When I have a book with me, I get asked how I like it, what it’s about, and if I recommend it. I’ve been approached in multiple book stores by other bookish people for recommendations, and even out in public by people who know me.
Just last week I was selling my own books at a vendor event and reading a different book (I’ve already read my own many times over). Someone I know was walking by, noticed the book in my hands, “They Both Die at the End” by Adam Silvera, and said she had that book but had yet to read it.
I’m happy to report that I finished that book around six hours after starting it, and I enjoyed it. And I enjoyed the conversation we had about books at the event.
Finishing that book also brought me up to 11 books read so far this year, which is an accomplishment for me as I only read 19 new books last year. I did reread a lot last year as well.
I find that as an adult, having a book with me gives an easy conversation topic to other people who love reading. It shows a common interest and a way to connect with others.
The same thing I’ve found happens with other activities that used to be looked at as anti-social, such as video games.
I’ve also always enjoyed video games and computer games. As a kid, that meant sitting at a computer or in my room playing games that were single player.

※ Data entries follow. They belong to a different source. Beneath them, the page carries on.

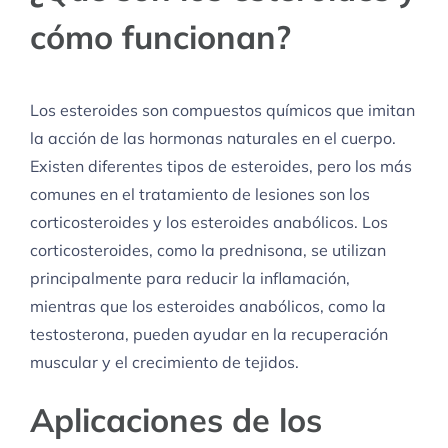
cómo funcionan?
Los esteroides son compuestos químicos que imitan
la acción de las hormonas naturales en el cuerpo.
Existen diferentes tipos de esteroides, pero los más
comunes en el tratamiento de lesiones son los
corticosteroides y los esteroides anabólicos. Los
corticosteroides, como la prednisona, se utilizan
principalmente para reducir la inflamación,
mientras que los esteroides anabólicos, como la
testosterona, pueden ayudar en la recuperación
muscular y el crecimiento de tejidos.
Aplicaciones de los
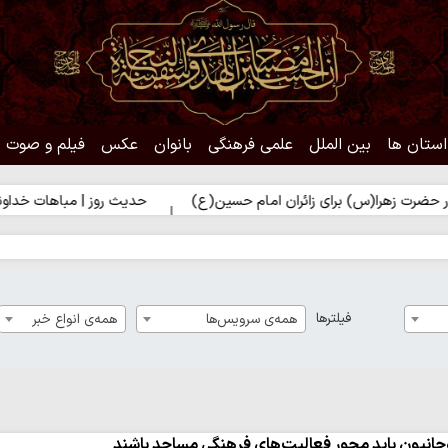
استان ها
بین الملل
علمی فرهنگی
بانوان
عکس
فیلم و صوت
) برای زائران امام حسین(ع)
حدیث روز | مباهات خداوند به زائر اما
فیلترها
همه‌ی سرویس‌ها
همه‌ی انواع خبر
حانیون باید محورِ فعالیت‌های فرهنگی مساجد باشند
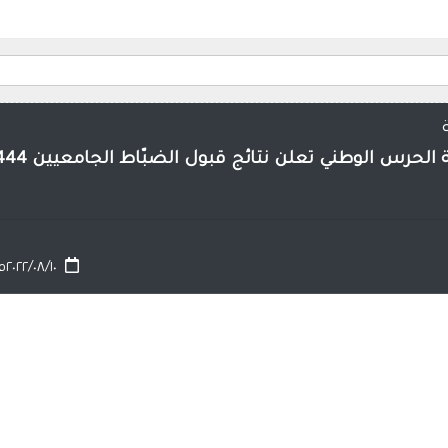
لحرس الوطني تعلن نتائج قبول الضبّاط الجامعيين 1444هـ
٢٠٢٢/٠٨/١٠م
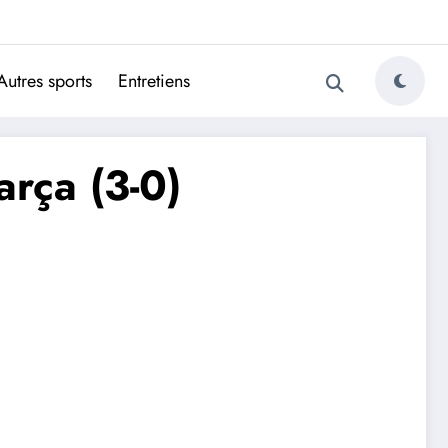
ugais
Autres sports
Entretiens
arça (3-0)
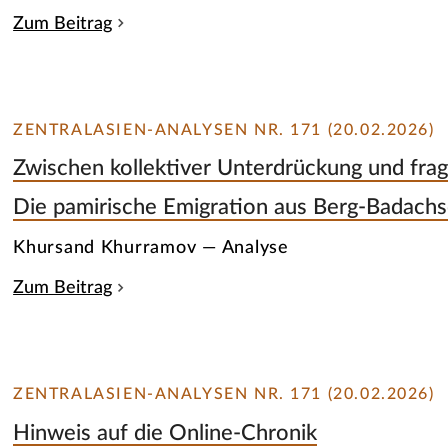
Zum Beitrag
ZENTRALASIEN-ANALYSEN NR. 171 (20.02.2026)
Zwischen kollektiver Unterdrückung und fra
Die pamirische Emigration aus Berg-Badachs
Khursand Khurramov — Analyse
Zum Beitrag
ZENTRALASIEN-ANALYSEN NR. 171 (20.02.2026)
Hinweis auf die Online-Chronik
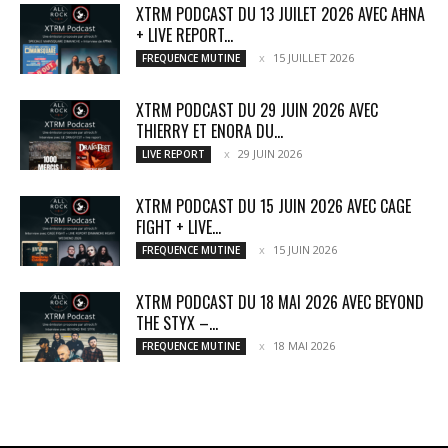
XTRM PODCAST DU 13 JUILET 2026 AVEC AĦNA
+ LIVE REPORT...
15 JUILLET 2026
FREQUENCE MUTINE
XTRM PODCAST DU 29 JUIN 2026 AVEC
THIERRY ET ENORA DU...
29 JUIN 2026
LIVE REPORT
XTRM PODCAST DU 15 JUIN 2026 AVEC CAGE
FIGHT + LIVE...
15 JUIN 2026
FREQUENCE MUTINE
XTRM PODCAST DU 18 MAI 2026 AVEC BEYOND
THE STYX –...
18 MAI 2026
FREQUENCE MUTINE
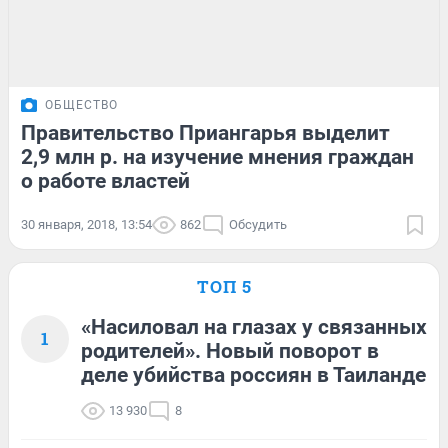
ОБЩЕСТВО
Правительство Приангарья выделит
2,9 млн р. на изучение мнения граждан
о работе властей
30 января, 2018, 13:54
862
Обсудить
ТОП 5
«Насиловал на глазах у связанных
1
родителей». Новый поворот в
деле убийства россиян в Таиланде
13 930
8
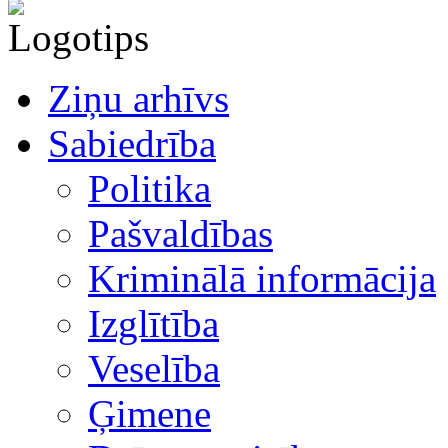
Ziņu arhīvs
Sabiedrība
Politika
Pašvaldības
Kriminālā informācija
Izglītība
Veselība
Ģimene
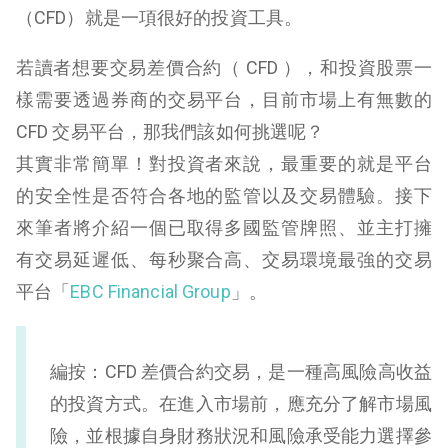
（CFD）就是一項很好的投資工具。
若讀者想要交易差價合約（ CFD ），和投資股票一
樣需要透過券商的交易平台，目前市場上有無數的
CFD 交易平台，那我們該如何挑選呢？
其實非常簡單！對投資者來說，最重要的就是平台
的安全性是否符合各地的監管以及交易體驗。接下
來筆者將介紹一個已取得多國監管牌照、並主打擁
有交易延遲低、每秒聚合高、交易環境最強的交易
平台「
EBC Financial Group
」。
編按：
CFD 差價合約交易，是一種高風險高收益
的投資方式。在進入市場前，應充分了解市場風
險，並根據自身財務狀況和風險承受能力選擇參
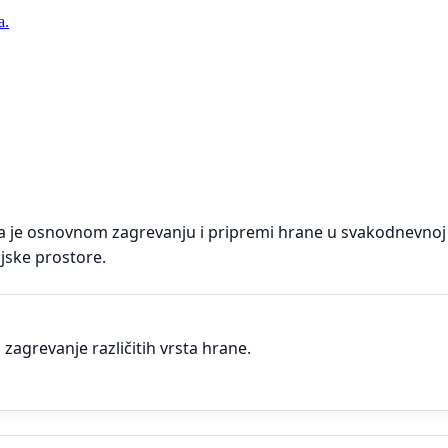
a.
 je osnovnom zagrevanju i pripremi hrane u svakodnevnoj 
jske prostore.
agrevanje različitih vrsta hrane.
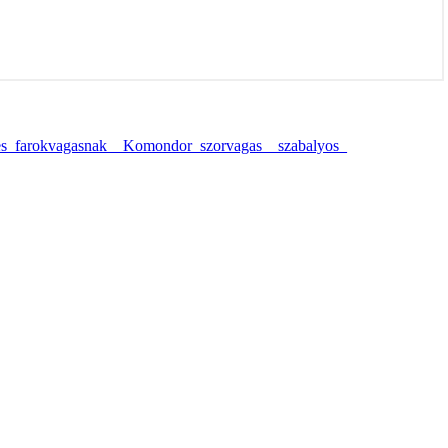
es_farokvagasnak__Komondor_szorvagas__szabalyos_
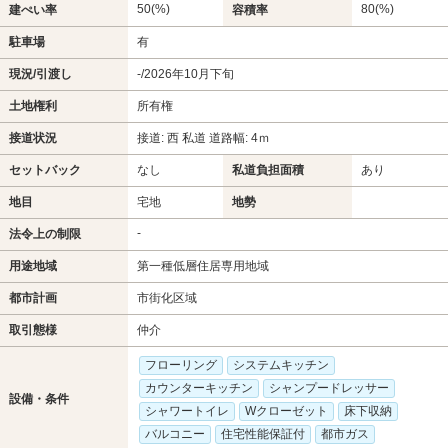
50(%)
80(%)
建ぺい率
容積率
駐車場
有
現況/引渡し
-/2026年10月下旬
土地権利
所有権
接道状況
接道: 西 私道 道路幅: 4ｍ
セットバック
なし
私道負担面積
あり
地目
宅地
地勢
-
法令上の制限
用途地域
第一種低層住居専用地域
都市計画
市街化区域
取引態様
仲介
フローリング
システムキッチン
カウンターキッチン
シャンプードレッサー
設備・条件
シャワートイレ
Wクローゼット
床下収納
バルコニー
住宅性能保証付
都市ガス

As an adult, I jump on a voice call with my friends and we all play video games, either together or separate. Sometimes I’m just sitting at my kitchen table building a puzzle while they play video games, but we’re still all talking and enjoying each other’s company over the phone.
I think one of the best things about adulthood is getting to know people with common interests. That we can take these activities that used to be seen as anti-social and turn them into a social activity.